Cardoso: O sentido institucional sempre foi muito presente no Brasil, em comparação com outras partes do Novo Mundo.
A monarquia portuguesa era estável, e somos herdeiros da coroa portuguesa.
Todas as instituições chegaram aqui com o rei de Portugal e o Rio [de Janeiro] tornou-se a capital do Império português.
Ao mesmo tempo, esta é uma sociedade altamente desorganizada! É difícil combinar estes fatos: que temos instituições e ao mesmo tempo estamos sempre dispostos a desobedecê-las. É a flexibilidade – o “jeitinho”.
Isso é bom e ruim.
Em certos aspectos nossa legislação é ótima mas a prática é um desastre.
Por exemplo, temos regras muito estritas sobre a conduta dos funcionários públicos e políticos, e sobre o dinheiro público.
E apesar disso a corrupção está aí.
The Economist: A corrupção está aumentando?
Cardoso: Sempre tivemos algum grau de corrupção, aqui e ali, mas o sistema não era corrupto.
Agora o sistema permite a corrupção como um ingrediente normal.
Todos sabem que quando você organiza um governo você tem que partilhar poder com os partidos.
Mas você não está partilhando poder, você está partilhando oportunidades de ter bons contratos.
The Economist: Não foi esse o caso para você?
Cardoso: Não, não, não.
Talvez num ou outro caso, mas agora o sistema inteiro está baseado nisso.
Isto é novo. É uma evolução muito ruim.
Na cultura política, a flexibilidade tornou-se, não flexibilidade, mas tolerância com o crime.
Você tem instituições, tem tribunais, mas ninguém está na cadeia. (…)The Economist: Como o PSDB vai se unir ao redor de um candidato?
Cardoso: Tem que buscar a unidade interna.
Eu diria que agora o PSDB está mais consciente da necessidade de se unir.
Não é simples, porque o senso de coesão baseada em valores é menos forte que no passado. É mais uma questão de personalidades agora.
E o mesmo se aplica ao outro lado.
A última campanha deles foi nada, zero; as questões reais nunca foram levantadas.

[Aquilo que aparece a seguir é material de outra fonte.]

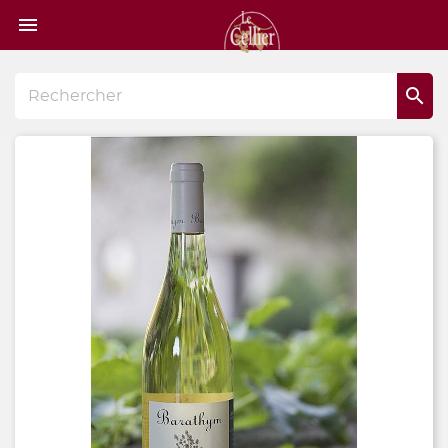
Page

d'accueil


Foi um simulacro de campanha, com marqueteiros desempenhando o papel de atores principais, em vez de serem submetidos a alguma liderança.
Agora há vários pontos de interrogação.
Qual será o papel de Lula?
Eu diria que ninguém sabe, nem ele mesmo.
Por causa da sua saúde [Lula tem câncer na garganta, com um bom prognóstico], mas não só por isso.
Diria que normalmente Lula tentaria concorrer: ee é um animal muito competitivo, um animal político.
E provavelmente a presidente Dilma não tem respaldo interno [em seu partido e nos parceiros de coalizão].
Se ele também tiver a mesma aspiração – não tenho certeza – será difícil para ela.
Uma coisa é concorrer com Lula, outra é concorrer com outra pessoa, mesmo a presidente Dilma.
No caso do PSDB, o ex-governador Serra desempenha o papel de Lula: ele tem fibra, gosta de competir.
Não sei até que ponto ele estará mais convencido que não é a vez dele, para dar espaço a outros.
The Economist: Quem seria o candidato óbvio?
Cardoso: Aécio Neves.
The Economist: Aécio pode ganhar?
Cardoso: Aécio é de uma cultura política brasileira mais tradicional, mais capaz de estabelecer alianças.
Ele tem apoio em Minas Gerais [seu estado].
São Paulo não é assim, sempre se divide, é muito grande.
As coisas vão ficar mais claras depois das eleições municipais [em outubro de 2012].
Provavelmente vamos ver uma forte luta interna no PSDB, entre Serra e Aécio.